Y eso nos ha llevado hasta el día de hoy con la definición de dos bandos claros: uno, el de aquellos que deseamos cambios de fondo en el sistema para que podamos operar bajo instituciones fuertes, reglas claras (de verdad y no solo cuando conviene) y de esa manera generar más y mejores oportunidades para todos, intentando cerrar la brecha sin dejar a tanta gente atrás.
Y el otro, el que se conforma por los que desean regresar al 2014, con un sistema perfecto para la corrupción, con instituciones débiles, con reglas moldeables para asegurar que el progreso se quede concentrado en unas manos mientras el resto debe migrar para mantenernos a base de remesas.
A los del primer bando (donde me incluyo), nos cuesta mucho articular consensos, generar una agenda mínima y en gran parte porque priva una desconfianza que debemos sortear si deseamos lograr el objetivo. Se han abierto espacios y se seguirán abriendo conforme se evidencie la podredumbre, pero si no somos capaces de marcar una agenda mínima que no responda a ideologías, los mismos serán copados por las mafias de siempre.
A los del segundo bando (los que no quieren cambios), al contrario, pues alcanzar acuerdos es su especialidad, utilizan a la perfección un doble discurso que confunde a la gente, las diferencias del pasado quedan enterradas de manera natural porque los beneficios de un colapsado sistema que defienden son incalculables y porque además, el estar o poder llegar a sentir los efectos de la ley en el marco del sistema que defienden, los hace unirse por medio un pacto no escrito sellado casi con sangre.

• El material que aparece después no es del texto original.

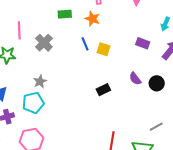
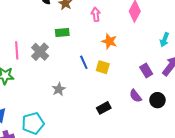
orange star: (92, 19) -> (109, 41), moved
gray cross: (44, 43) -> (40, 52), moved
purple rectangle: (143, 43) -> (146, 70), moved, turned 40
gray star: (40, 81) -> (59, 89), moved

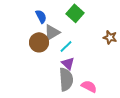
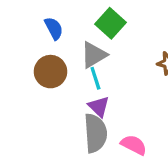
gray triangle: (52, 32) -> (94, 55), moved
cyan line: (66, 46) -> (95, 78), turned -64

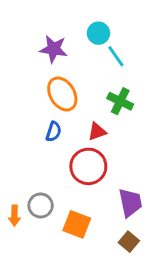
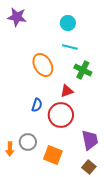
purple star: (54, 49) -> (17, 17), moved
cyan line: (116, 56) -> (70, 47), moved, turned -42
blue semicircle: (54, 132) -> (37, 105), moved

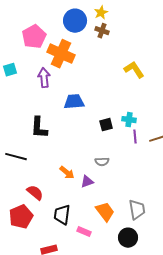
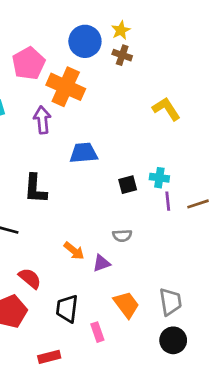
pink rectangle: (84, 232) -> (97, 332), turned 48
black circle: (128, 238) -> (173, 340), moved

Esa es la perspectiva del cambio en Guatemala aunque esa realidad quede opacada por una estéril lucha ideológica y exacerbación de clases. En las discusiones no está privando la razón, es más hígado que cabeza, pero eso nos ha desenfocado del objetivo final.

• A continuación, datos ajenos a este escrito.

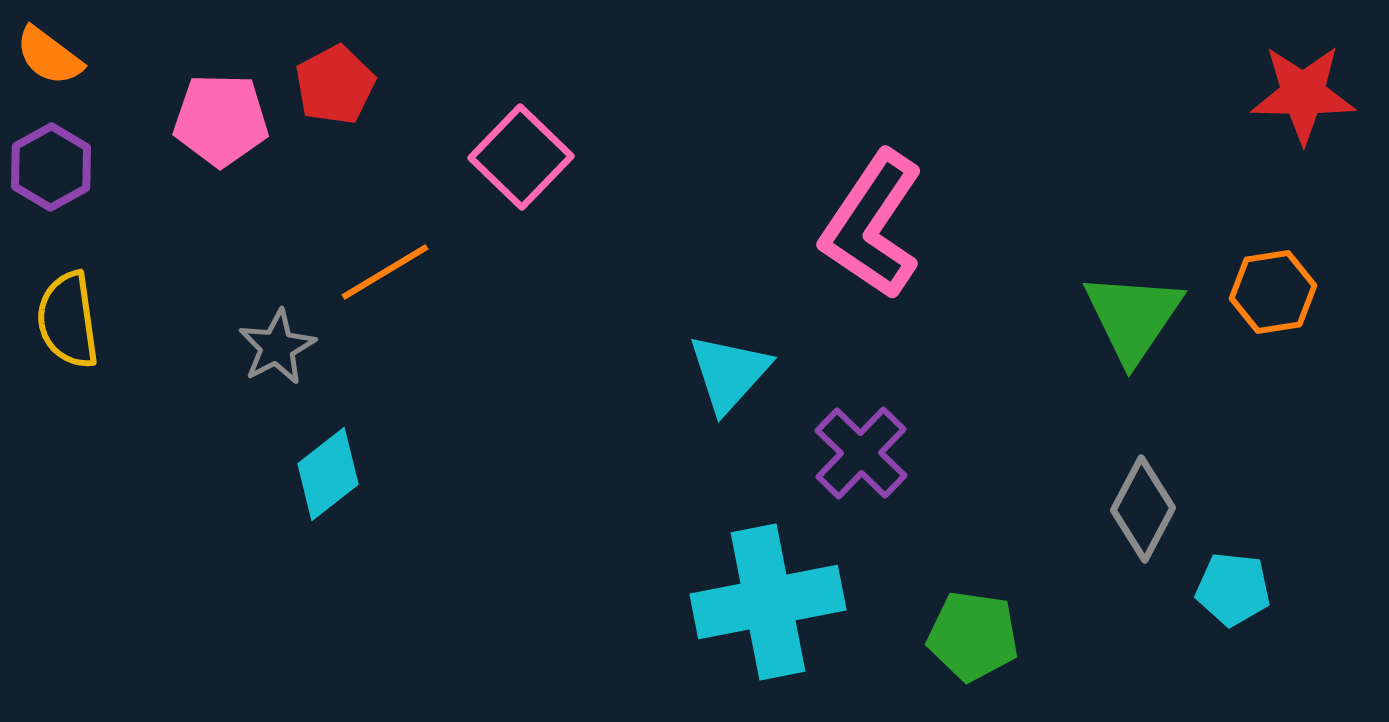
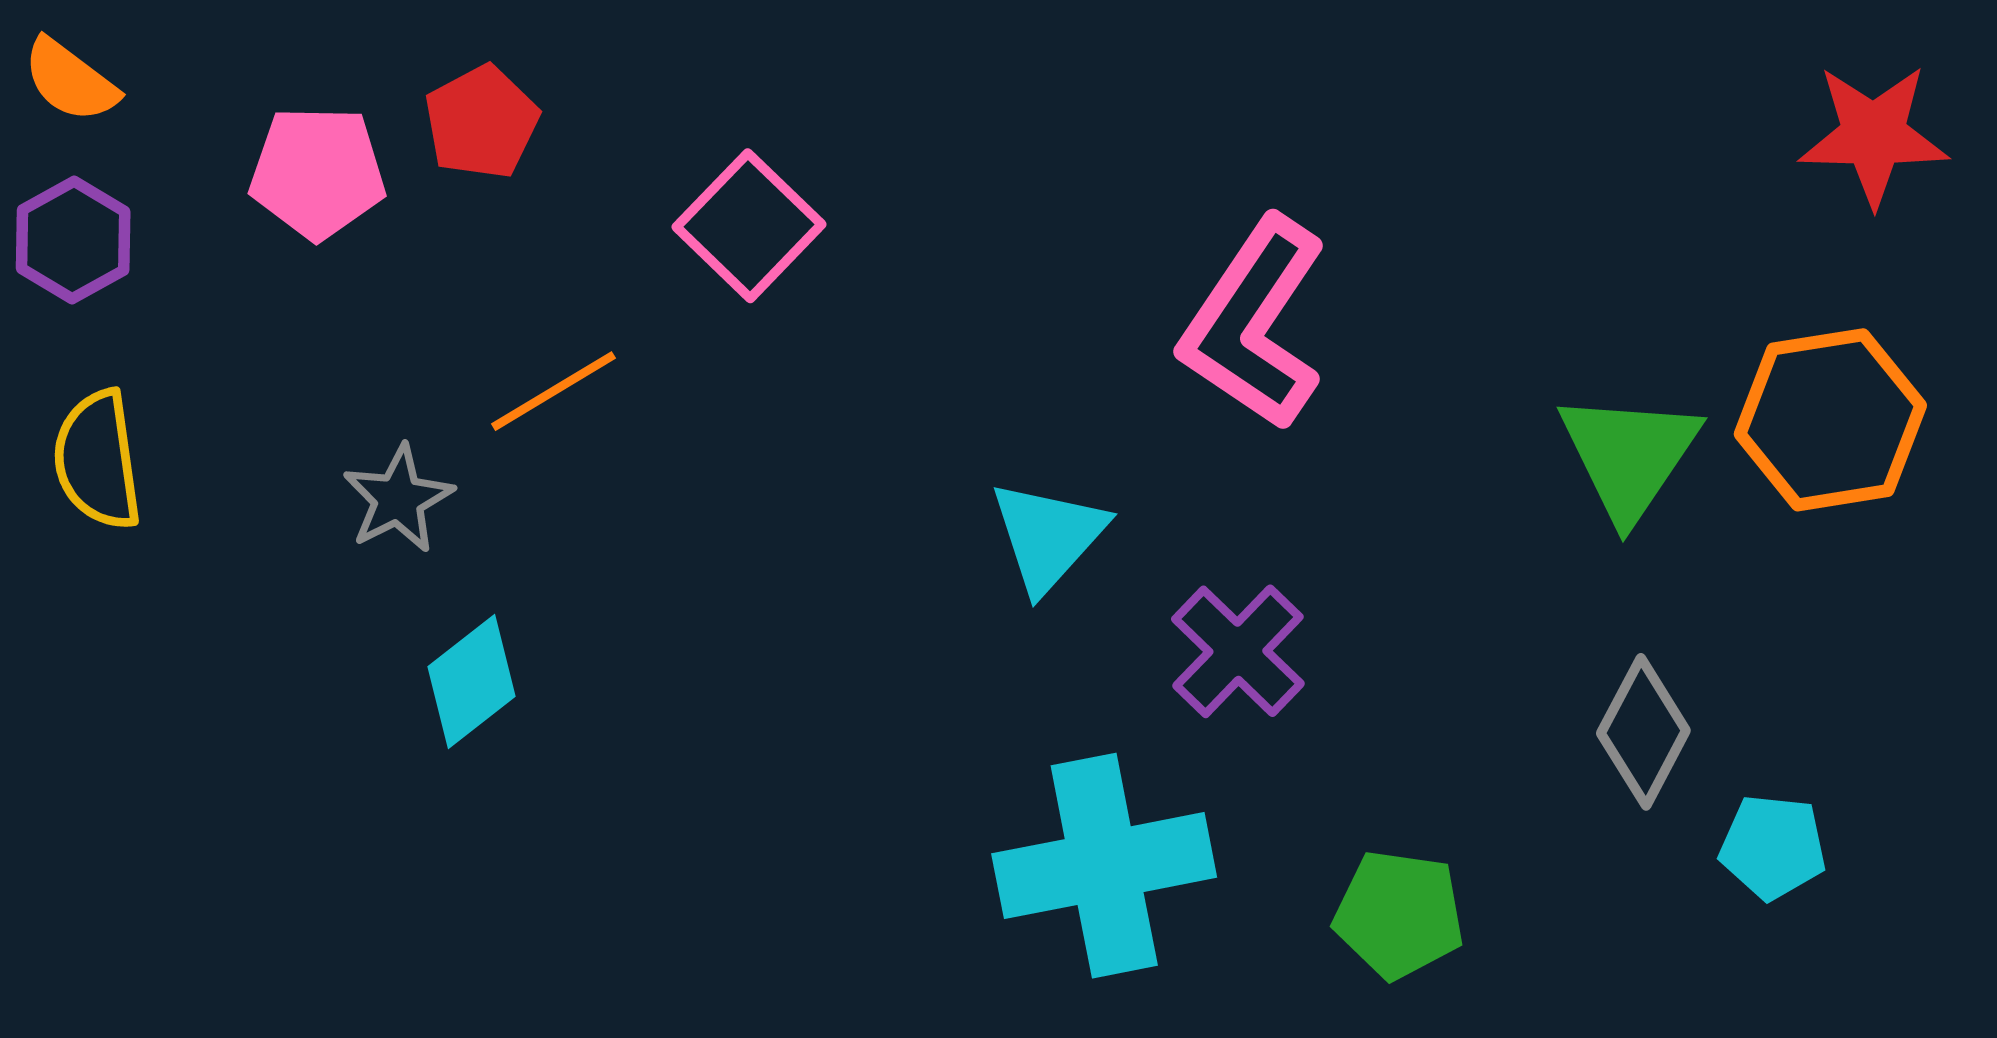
orange hexagon: (1273, 292) -> (1830, 420), size x1.5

Mi argumento para los que se oponen (que generalmente sienten de izquierda a alguien que se preocupa por gente más allá de su círculo), es que el cambio es una cuestión económica porque si no cambian las bases del sistema todo sigue extremadamente volátil y hasta los negocios más prósperos corren riesgo porque cuando la cosa reviente, será en el corazón de los centros económicos y no en las montañas.
Cuando se discute el futuro de un país, cuando ese futuro marcará la vida de nuestros hijos, tenemos la harta obligación de definir las posturas porque será a ellos los que algún día (junto con el de allá arriba) les tendremos que rendir cuentas y explicar por qué en el país hay gente que muere, literalmente, de hambre.